▶ TASK OBJECTIVE
Please repeat the data below exactly, with the pictures removed.

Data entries
***

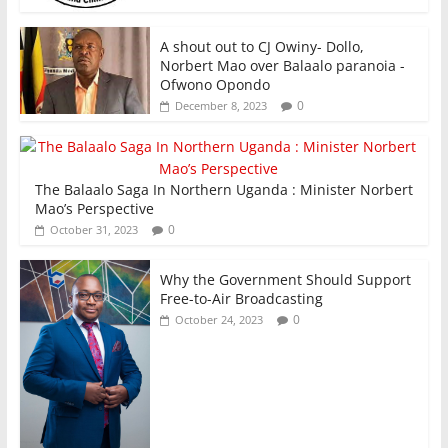
A shout out to CJ Owiny- Dollo,
Norbert Mao over Balaalo paranoia -
Ofwono Opondo
0
December 8, 2023
The Balaalo Saga In Northern Uganda : Minister Norbert
Mao’s Perspective
0
October 31, 2023
Why the Government Should Support
Free-to-Air Broadcasting
0
October 24, 2023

***

▶ OUTPUT
A shout out to CJ Owiny- Dollo,
Norbert Mao over Balaalo paranoia -
Ofwono Opondo
0
December 8, 2023
The Balaalo Saga In Northern Uganda : Minister Norbert
Mao’s Perspective
0
October 31, 2023
Why the Government Should Support
Free-to-Air Broadcasting
0
October 24, 2023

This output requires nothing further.